Pa. hemp industry buffeted by lack of framework and controversial new rules
HARRISBURG — When the federal government gave hemp-growing the green light in 2018, Josh Bobbert almost literally bet the farm on the crop, figuring the versatile plant was going to be a moneymaker for himself, his wife, and nine children.
Since then, though, devoting a lot of his 61-acre family farm in Lawrence County to hemp hasn’t generated the revenue he anticipated. Government, Mr. Bobbert and others say, never created the sort of regulations needed for a stable industry built around a hardy plant that is in genetic terms a first cousin to marijuana.
“They never followed up to provide a legal framework and dosages and things like that,” Mr. Bobbert said. “Nobody has set safety limits and standards.”
Next month, the feeling-out process for possibly creating a framework will play out for a few hours in Harrisburg when the Center for Rural Pennsylvania holds a hearing about the hemp industry. One topic sure to get attention is a recent action that government actually did take – language was put into a federal appropriations bill that that some fear could decimate the industry.
There is “frustration in the business community about how this all unfolded, without giving farmers and the business community time to respond,” according to the executive director of the center, Zachary Adams.

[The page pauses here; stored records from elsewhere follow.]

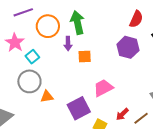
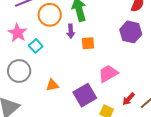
gray circle: (29, 81) -> (19, 71), moved

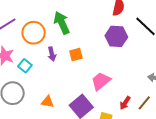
purple arrow: (71, 31) -> (52, 54), moved
orange triangle: (52, 85) -> (48, 102), turned 32

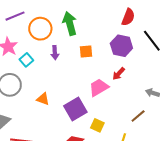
orange square: (76, 55) -> (86, 52), moved
red arrow: (125, 103) -> (119, 74), moved

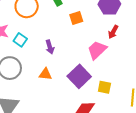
purple arrow: (55, 53) -> (50, 47), moved

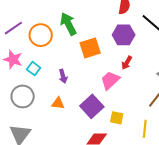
orange square: (76, 18) -> (90, 48), size x1.5

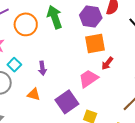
purple hexagon: (124, 35) -> (91, 17), moved
orange square: (90, 48) -> (95, 43), moved
cyan square: (34, 69) -> (14, 65), moved

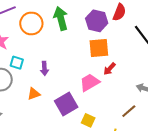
cyan square: (14, 65) -> (17, 63), turned -32
orange triangle: (34, 94) -> (34, 94), turned -40

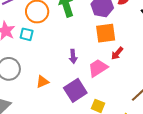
cyan square: (17, 63) -> (27, 34), moved
purple arrow: (44, 68) -> (73, 56), moved

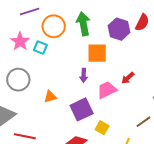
orange square: (106, 33) -> (97, 53), moved

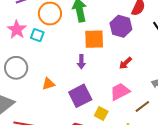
purple hexagon: (119, 29) -> (121, 26), moved
pink trapezoid: (107, 90) -> (120, 92), moved

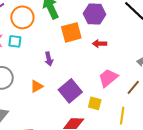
purple arrow: (81, 62) -> (49, 59), moved
red arrow: (125, 63) -> (100, 44), moved, turned 56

After hemp growing became legal in 2018, a vast array of new THC-containing products began to appear with no testing and no regulatory framework. In the words of Republican Sen. Gene Yaw of Lycoming County, what happened in the years after 2018 was that “people found a way to tinker with the plant and raise the THC.”
The result, Mr. Yaw said, was that a federal bill intended to help farmers instead boosted hemp from a $5 billion-a-year industry to a $30 billion industry, with much of the surge coming from new and untested products with significant THC levels. It became a “wild West” with no product regulations, said Mr. Yaw, who is chairman of the Center for Rural Pennsylvania board.'
The just-passed federal law was intended to quash that part of the business, but instead it may quash the whole industry, according to Beaver County hemp grower Kevin Lusky.
“They only needed a scalpel to fix one or two things, but they took a machete and cut everything off,” Mr. Lusky said.